Quando una persona viene da te, o dal tuo gruppo di amici, o di colleghe, e dice “Sono lesbica”, sta facendo coming out, abbiamo detto. Ciò non significa che tu sia autorizzato ad andare a dire che questa persona è lesbica a chi ancora non lo sa. Quello si chiama outing, che è assolutamente da evitare, perché potrebbe provocare un danno molto grave: qualcuno potrebbe attaccare la tua amica, demansionarla, ostracizzarla, perfino aggredirla fisicamente. Ma anche se non ci fosse una reazione così ostile, è giusto che ognuno sia responsabile del proprio coming out, e decida se, come, quando e con chi farlo

3) Occhio ai pronomi

Bene: è successo che una persona che conosci ha fatto coming out con te come trans, cioè ti ha detto che non si sente in linea con il genere che le è stato assegnato alla nascita, e dunque ti chiede di chiamarla con un altro nome e riferirti a lei con altri pronomi. Potrà sembrarti difficile, all’inizio, perché hai conosciuto quella persona quando ancora non aveva fatto coming out, ma ricordati sempre la regola numero 1 (rispetta le identità) e mettitici d’impegno. Cogliamo l’occasione per ricordare che si danno i pronomi e il genere a partire dall’identità di arrivo, e cioè: se noi conoscevamo Mario, che a un certo punto viene da noi e ci dice “Il mio nome è Maria”, Maria è una donna trans. O, semplicemente, una donna. Se noi conoscevamo Francesca, che un giorno viene da noi e ci dice “Chiamatemi Francesco”, Francesco è un uomo trans, e in ogni caso, un uomo. È importantissimo usare il nuovo nome e i pronomi giusti anche quando la persona che te l’ha chiesto è assente, parlando di lei con altri -sempre che stiamo parlando in un contesto dove tutti sanno che è trans, altrimenti sarebbe outing, e abbiamo detto al punto 2 che l’outing non si fa. Se sei in dubbio, usa un diminutivo e cerca espressioni neutre.
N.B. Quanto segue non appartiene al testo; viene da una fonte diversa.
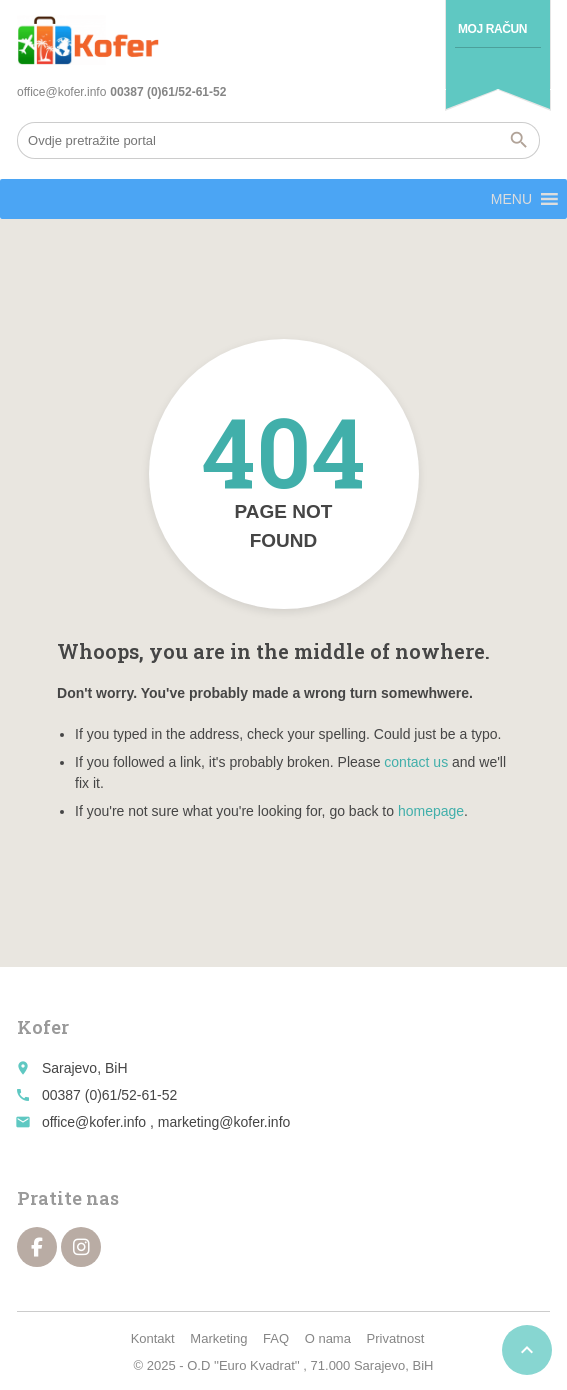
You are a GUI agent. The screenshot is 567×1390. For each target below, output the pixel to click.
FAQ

4) Partecipa al Pride responsabilmente

E così hai deciso di andare al Pride. Ottimo! Ti divertirai un sacco. Però, cerca di arrivarci in maniera consapevole. Hai presente il famoso cartello con scritto “Mi piace la patata ma supporto la parata”? Ecco, noi ti consigliamo di evitarlo, e per tanti motivi. Magari a te sembra una cosa simpatica, ma cominciamo col dire che a nessuno, là intorno, interessa che a te piaccia la patata, la carota o il cavolfiore. Al Pride si va per sostenere le lotte LGBTQ. Se in cuor tuo sostieni queste lotte, ma senti il bisogno di dichiarare la tua eterosessualità, e per di più con un cartello che identifica un certo tipo di anatomia con un dato genere, in un contesto come quello del Pride, dove ci sono infinite identità e orientamenti, ci viene da chiederti, perché? Accanto a te ci sono persone che potrebbero aver affrontato bullismo, ostracismo, depressione, licenziamenti, solo e soltanto a causa dell’omotransfobia, e si trovano lì per ribadire che invece la loro identità li rende orgogliosi. C’è qualcosa di profondamente sbagliato nel ribadire di non appartenere al mondo LGBTQ quando si fa una manifestazione affinché le loro identità siano valide e tutelate, non credi? Per essere un buon alleato, quindi, posa quel cartello, vestiti come più ti piace e buttati nel corteo.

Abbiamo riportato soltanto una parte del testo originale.